**Saved entries**.
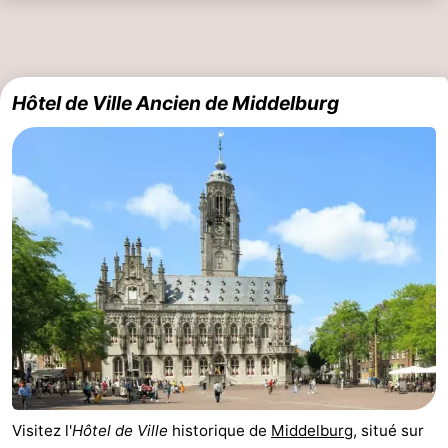
Médicales
Région
Zeeland
Hôtel de Ville Ancien de Middelburg
Schouwen-
Duiveland
-
Renesse
-
Brouwershaven
-
Bruinisse
-
Zierikzee
-
Nature
-
Visitez l'
Hôtel de Ville
historique de
Middelburg
, situé sur
Oosterschelde
Burgh
-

**ACTIVITY**. The answer should be one number, the count of lines in the data that include the string "Middelburg".

**ANSWER TO THIS TASK**. 2